▶ [What to produce] Return the lines of the data below, from the one containing "conhecer bem uma delas é melhor do que" through the very last, exactly and with both ends included; no pictures.

(Data under study)

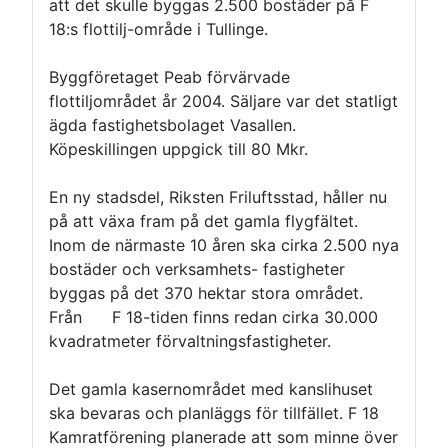
att det skulle byggas 2.500 bostäder på F
18:s flottilj-område i Tullinge.
Byggföretaget Peab förvärvade
flottiljområdet år 2004. Säljare var det statligt
ägda fastighetsbolaget Vasallen.
Köpeskillingen uppgick till 80 Mkr.
En ny stadsdel, Riksten Friluftsstad, håller nu
på att växa fram på det gamla flygfältet.
Inom de närmaste 10 åren ska cirka 2.500 nya
bostäder och verksamhets- fastigheter
byggas på det 370 hektar stora området.
Från F 18-tiden finns redan cirka 30.000
kvadratmeter förvaltningsfastigheter.
Det gamla kasernområdet med kanslihuset
ska bevaras och planläggs för tillfället. F 18
Kamratförening planerade att som minne över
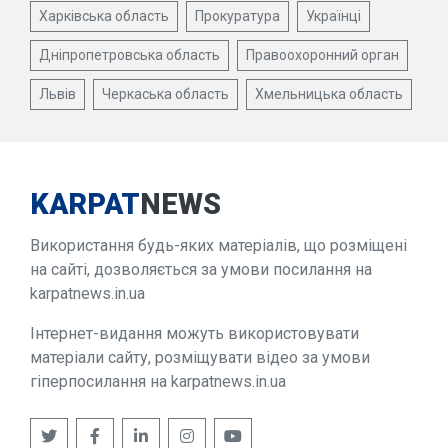
Харківська область
Прокуратура
Українці
Дніпропетровська область
Правоохоронний орган
Львів
Черкаська область
Хмельницька область
KARPAT
NEWS
Використання будь-яких матеріалів, що розміщені
на сайті, дозволяється за умови посилання на
karpatnews.in.ua
Інтернет-видання можуть використовувати
матеріали сайту, розміщувати відео за умови
гіперпосилання на karpatnews.in.ua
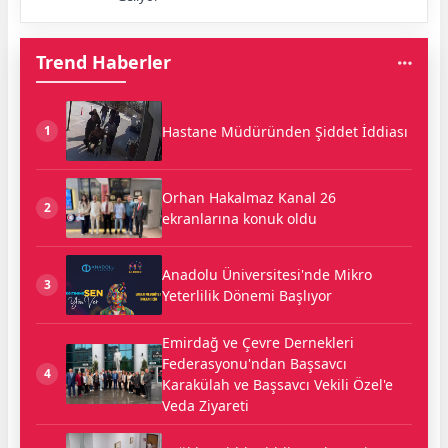
Trend Haberler
Hastane Müdüründen Şiddet İddiası
1
Orhan Hakalmaz Kanal 26
2
ekranlarına konuk oldu
Anadolu Üniversitesi'nde Mikro
3
Yeterlilik Dönemi Başlıyor
Emirdağ ve Çevre Dernekleri
Federasyonu'ndan Başsavcı
4
Karakülah ve Başsavcı Vekili Özel'e
Veda Ziyareti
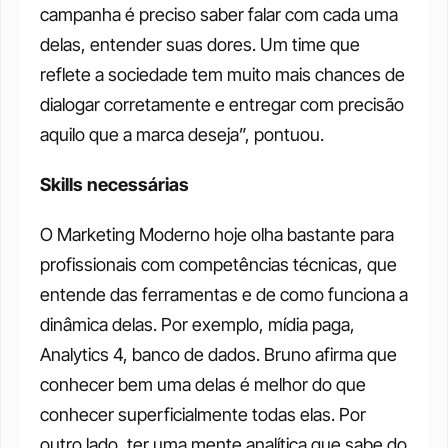
campanha é preciso saber falar com cada uma 
delas, entender suas dores. Um time que 
reflete a sociedade tem muito mais chances de 
dialogar corretamente e entregar com precisão 
aquilo que a marca deseja”, pontuou.
Skills necessárias
O Marketing Moderno hoje olha bastante para 
profissionais com competências técnicas, que 
entende das ferramentas e de como funciona a 
dinâmica delas. Por exemplo, mídia paga, 
Analytics 4, banco de dados. Bruno afirma que 
conhecer bem uma delas é melhor do que 
conhecer superficialmente todas elas. Por 
outro lado, ter uma mente analítica que sabe do 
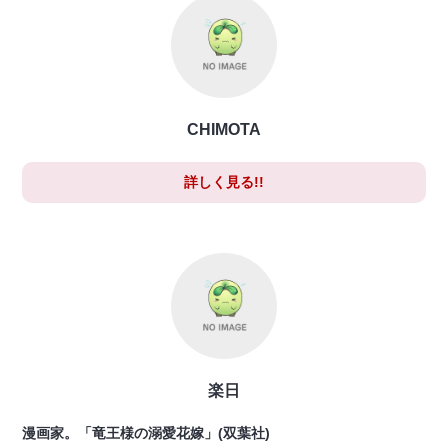
CHIMOTA
詳しく見る!!
楽日
漫画家。「竜王様の溺愛花嫁」(双葉社)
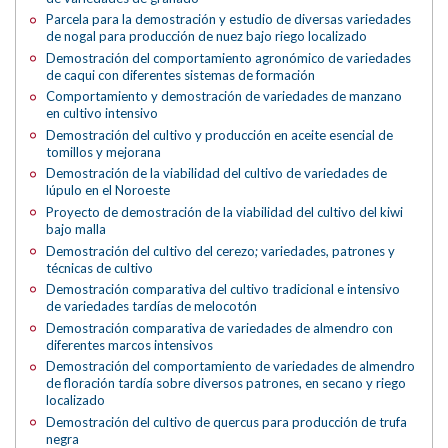
Parcela para la demostración y estudio de diversas variedades
de nogal para producción de nuez bajo riego localizado
Demostración del comportamiento agronómico de variedades
de caqui con diferentes sistemas de formación
Comportamiento y demostración de variedades de manzano
en cultivo intensivo
Demostración del cultivo y producción en aceite esencial de
tomillos y mejorana
Demostración de la viabilidad del cultivo de variedades de
lúpulo en el Noroeste
Proyecto de demostración de la viabilidad del cultivo del kiwi
bajo malla
Demostración del cultivo del cerezo; variedades, patrones y
técnicas de cultivo
Demostración comparativa del cultivo tradicional e intensivo
de variedades tardías de melocotón
Demostración comparativa de variedades de almendro con
diferentes marcos intensivos
Demostración del comportamiento de variedades de almendro
de floración tardía sobre diversos patrones, en secano y riego
localizado
Demostración del cultivo de quercus para producción de trufa
negra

(End Data under study)

▶ [Written answer]
conhecer bem uma delas é melhor do que 
conhecer superficialmente todas elas. Por 
outro lado, ter uma mente analítica que sabe do 
CHIMOTA
詳しく見る!!
楽日
漫画家。「竜王様の溺愛花嫁」(双葉社)
Parcela para la demostración y estudio de diversas variedades
de nogal para producción de nuez bajo riego localizado
Demostración del comportamiento agronómico de variedades
de caqui con diferentes sistemas de formación
Comportamiento y demostración de variedades de manzano
en cultivo intensivo
Demostración del cultivo y producción en aceite esencial de
tomillos y mejorana
Demostración de la viabilidad del cultivo de variedades de
lúpulo en el Noroeste
Proyecto de demostración de la viabilidad del cultivo del kiwi
bajo malla
Demostración del cultivo del cerezo; variedades, patrones y
técnicas de cultivo
Demostración comparativa del cultivo tradicional e intensivo
de variedades tardías de melocotón
Demostración comparativa de variedades de almendro con
diferentes marcos intensivos
Demostración del comportamiento de variedades de almendro
de floración tardía sobre diversos patrones, en secano y riego
localizado
Demostración del cultivo de quercus para producción de trufa
negra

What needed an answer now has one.